About this exercise: Begin at the line below that has "Startseite (746, 67)" and stop after the line that has "SU-Spiele (880, 433)". Please restate only those lines, word for word.

----------

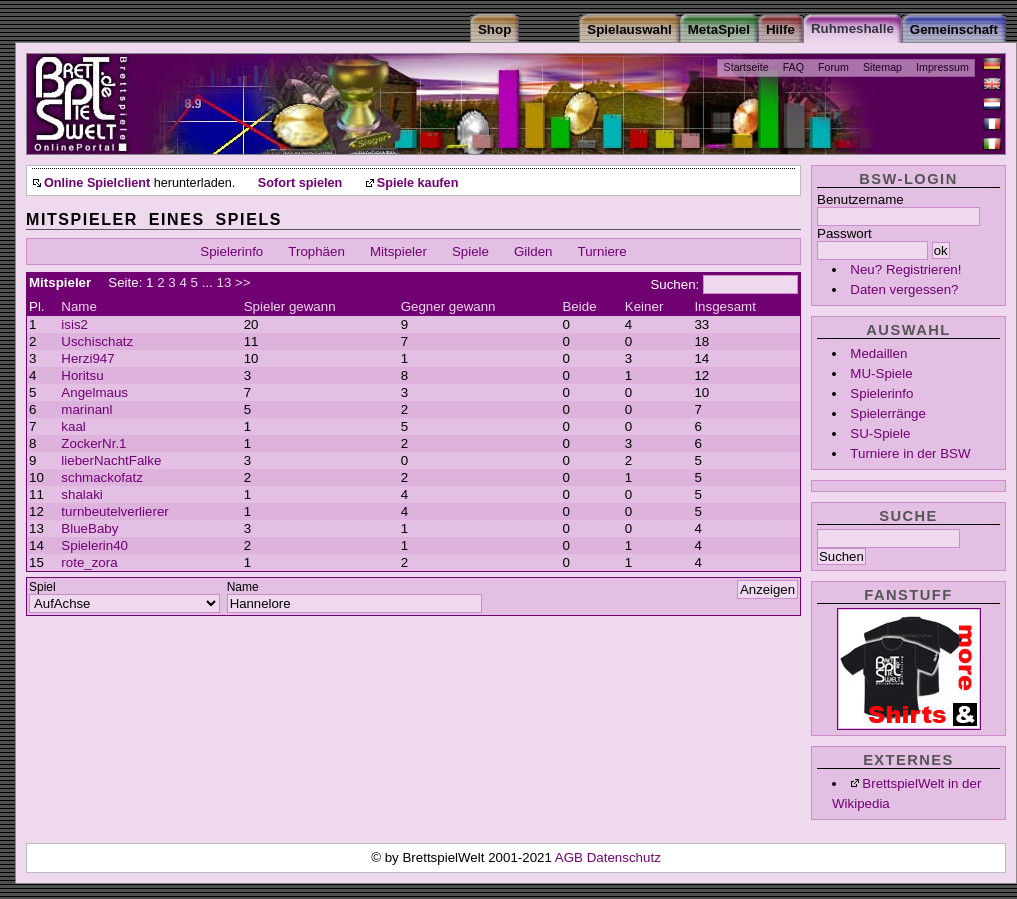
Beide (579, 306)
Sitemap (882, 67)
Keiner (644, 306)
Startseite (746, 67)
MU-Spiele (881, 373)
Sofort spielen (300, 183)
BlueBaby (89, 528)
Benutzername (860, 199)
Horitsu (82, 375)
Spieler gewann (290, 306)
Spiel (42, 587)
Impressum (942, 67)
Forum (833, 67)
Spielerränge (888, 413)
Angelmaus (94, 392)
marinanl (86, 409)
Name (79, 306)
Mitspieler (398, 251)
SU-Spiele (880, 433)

----------

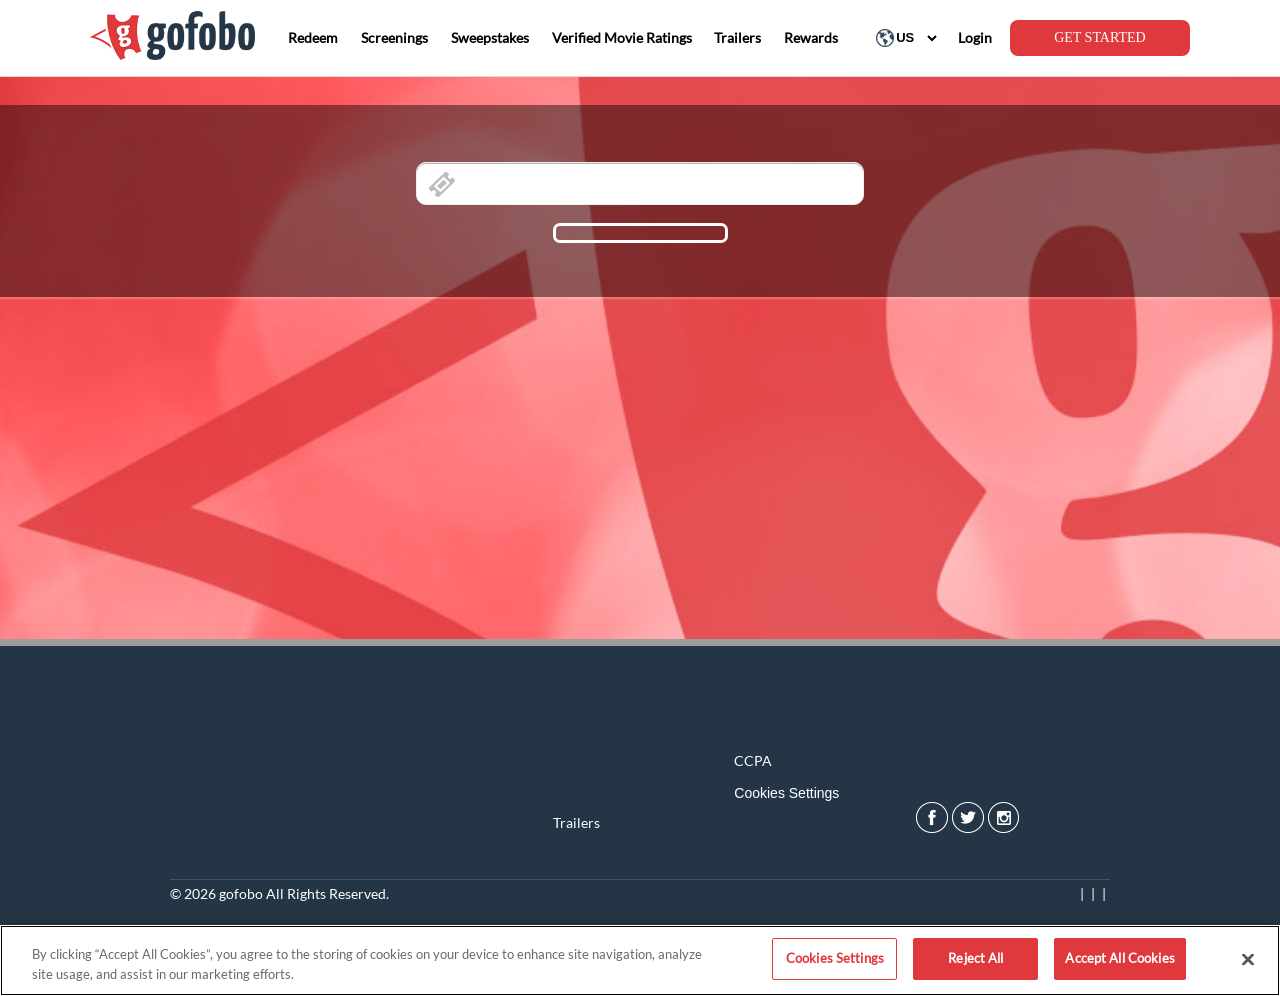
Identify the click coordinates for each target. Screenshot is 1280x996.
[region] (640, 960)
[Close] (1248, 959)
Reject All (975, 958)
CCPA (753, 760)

----------

Expected answer:
Startseite (746, 67)
MU-Spiele (881, 373)
Sofort spielen (300, 183)
BlueBaby (89, 528)
Benutzername (860, 199)
Horitsu (82, 375)
Spieler gewann (290, 306)
Spiel (42, 587)
Impressum (942, 67)
Forum (833, 67)
Spielerränge (888, 413)
Angelmaus (94, 392)
marinanl (86, 409)
Name (79, 306)
Mitspieler (398, 251)
SU-Spiele (880, 433)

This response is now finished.